The problem with this belief is that the Reagan Democrats are gone. Where did they go? They became Republicans. The phenomenon of Reagan Democrats was largely about race, the continuation of a process that began when Lyndon Johnson signed the Civil Rights Act and Voting Rights Act. Those socially conservative whites who had voted Democratic in the past shifted their allegiance, and they didn't go back.
You can argue, and many people have, that the alienation of the Democratic Party from the white working class is a serious problem for them, and it's part of what produces off-year defeats in years like 2010 and 2014. But because of the country's changing demographics, the white working class becomes a smaller and smaller portion of the voting public with each election, particularly in presidential election years when turnout is higher across the board. That's why Barack Obama could lose the white working class in 2012 by a staggering 26 points (62-36), and still win the election comfortably.
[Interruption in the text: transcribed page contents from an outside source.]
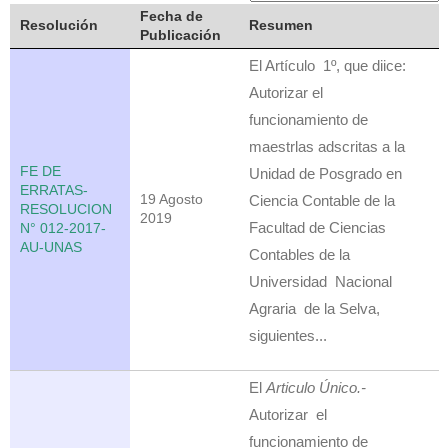
Fecha de
Resolución
Resumen
Publicación
El Artículo 1º, que diice:
Autorizar el
funcionamiento de
maestrlas adscritas a la
FE DE
Unidad de Posgrado en
ERRATAS-
19 Agosto
Ciencia Contable de la
RESOLUCION
2019
Facultad de Ciencias
N° 012-2017-
AU-UNAS
Contables de la
Universidad Nacional
Agraria de la Selva,
siguientes...
El
Articulo Único.-
Autorizar el
funcionamiento de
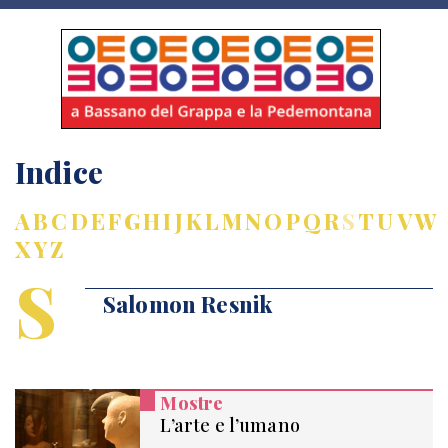
Indice
A
B
C
D
E
F
G
H
I
J
K
L
M
N
O
P
Q
R
S
T
U
V
W
X
Y
Z
S
Salomon Resnik
Mostre
L’arte e l’umano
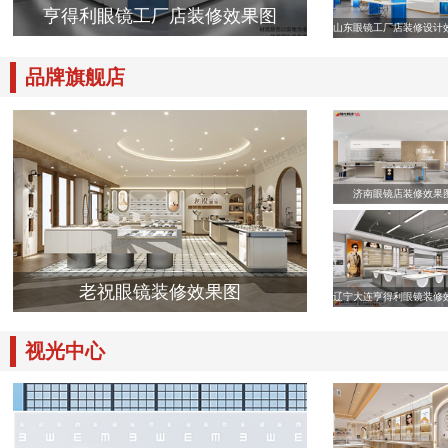
亨得利眼镜工厂店装修效果图
山东眼镜工厂店装修设计
品牌旗舰店
济南眼镜店装修效果
老祝眼镜装修效果图
辽宁大连亨得利眼镜装修
视光中心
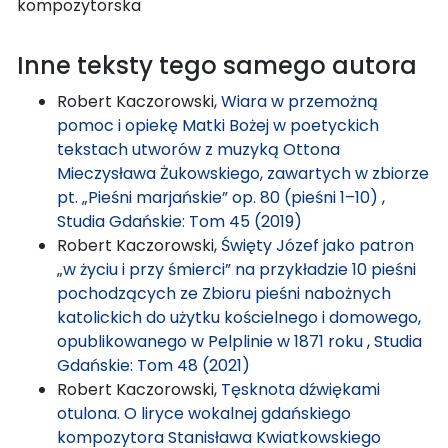
kompozytorska
Inne teksty tego samego autora
Robert Kaczorowski,
Wiara w przemożną
pomoc i opiekę Matki Bożej w poetyckich
tekstach utworów z muzyką Ottona
Mieczysława Żukowskiego, zawartych w zbiorze
pt. „Pieśni marjańskie” op. 80 (pieśni 1–10)
,
Studia Gdańskie: Tom 45 (2019)
Robert Kaczorowski,
Święty Józef jako patron
„w życiu i przy śmierci” na przykładzie 10 pieśni
pochodzących ze Zbioru pieśni nabożnych
katolickich do użytku kościelnego i domowego,
opublikowanego w Pelplinie w 1871 roku
,
Studia
Gdańskie: Tom 48 (2021)
Robert Kaczorowski,
Tęsknota dźwiękami
otulona. O liryce wokalnej gdańskiego
kompozytora Stanisława Kwiatkowskiego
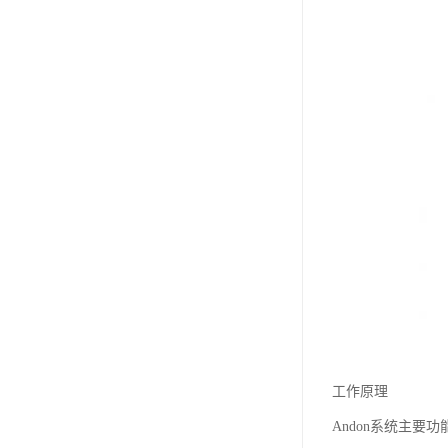
工作原理
Andon系统主要功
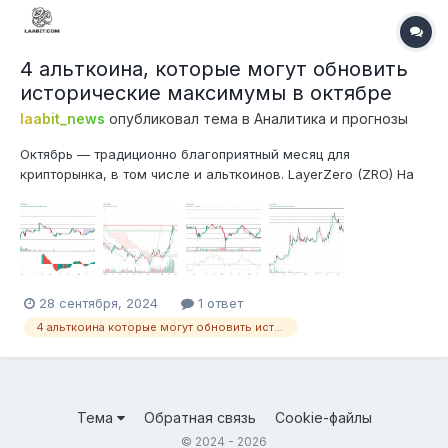
4 альткоина, которые могут обновить
исторические максимумы в октябре
laabit_news
опубликовал тема в
Аналитика и прогнозы
Октябрь — традиционно благоприятный месяц для
крипторынка, в том числе и альткоинов. LayerZero (ZRO) На
момент написания нативный токен LayerZero ZRO торгуется у
отметки $5,06, что на 27,70% выше, чем месяц назад. Рост
цены ZRO связан с недавним решением проекта
перераспределить невостребо...
28 сентября, 2024
1 ответ
4 альткоина которые могут обновить исторические максимумы в октябре
Тема
Обратная связь
Cookie-файлы
© 2024 - 2026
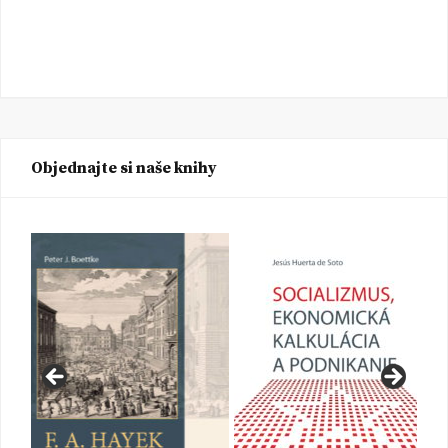
Objednajte si naše knihy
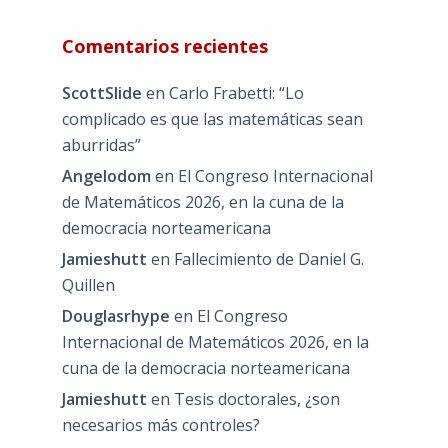
Comentarios recientes
ScottSlide
en
Carlo Frabetti: “Lo
complicado es que las matemáticas sean
aburridas”
Angelodom
en
El Congreso Internacional
de Matemáticos 2026, en la cuna de la
democracia norteamericana
Jamieshutt
en
Fallecimiento de Daniel G.
Quillen
Douglasrhype
en
El Congreso
Internacional de Matemáticos 2026, en la
cuna de la democracia norteamericana
Jamieshutt
en
Tesis doctorales, ¿son
necesarios más controles?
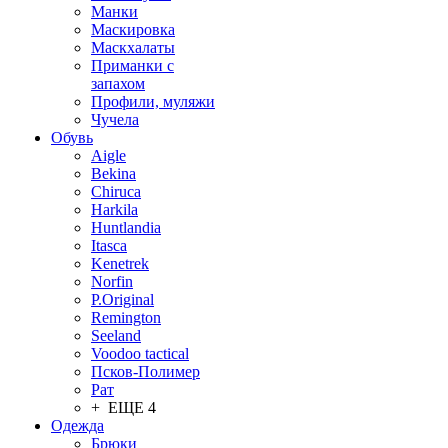
Манки
Маскировка
Маскхалаты
Приманки с
запахом
Профили, муляжи
Чучела
Обувь
Aigle
Bekina
Chiruсa
Harkila
Huntlandia
Itasca
Kenetrek
Norfin
P.Original
Remington
Seeland
Voodoo tactical
Псков-Полимер
Рат
+ ЕЩЕ 4
Одежда
Брюки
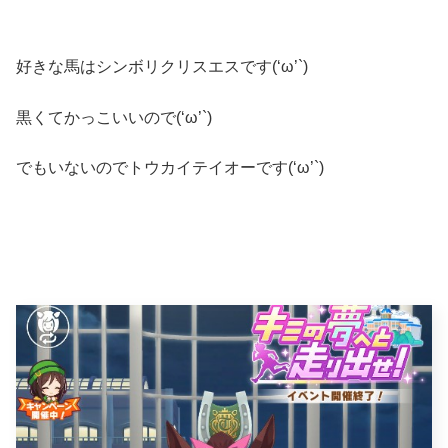
好きな馬はシンボリクリスエスです(‘ω’`)
黒くてかっこいいので(‘ω’`)
でもいないのでトウカイテイオーです(‘ω’`)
So if you're going to argue that Donald Trump will ride these voters to victory, you'd have to believe that he'd do not just better than Mitt Romney did with them, but hugely better, so much so that it would overcome the advantages the Democratic nominee will have with other voters.
Consider, for instance, the Latino vote. Mitt Romney won only 27 percent of Latinos in 2012, an abysmal performance that convinced many Republicans that if they didn't "reach out" to this fast-growing segment of the electorate, they might be unable to win the White House any time soon. Latinos will be an even larger portion of the electorate this year than they were four years ago. Now think what will happen if Donald Trump, the man who made venomous antipathy toward immigrants one of the cornerstones of his campaign, becomes the GOP nominee. Not only would it be shocking if he got 20 percent of their votes, his nomination will almost certainly spur higher turnout among Latinos than we've ever seen before.
That's another problem with the blue-collar whites theory of a Trump victory: It rests on the idea that he'd bring out large numbers of those voters who don't vote often, but also requires that people opposed to Trump won't be similarly motivated to turn out. "I find it just so implausible that we could have this massive white nativist mobilization without also provoking a big mobilization among minority voters," political scientist Ruy Teixeira recently told The New Yorker. "It is kind of magical thinking that you could do one thing and not have the other."
Now let's talk about that Rust Belt. Even if you believe that Trump would do better in those states than recent Republicans have, it wouldn't be enough unless he was absolutely crushing the Democrat everywhere. The reason is that Democrats start in an excellent position in the Electoral College. In 2012, President Obama won reelection with 332 electoral votes, a cushion of 62 more than he needed. That means that if the Democratic nominee can hold most of the states Obama won — including swing states heavy with Latinos, like Florida, New Mexico, and Colorado — she could lose Pennsylvania (20 electoral votes), Ohio (18 votes), and Michigan (16 votes) and still be elected president.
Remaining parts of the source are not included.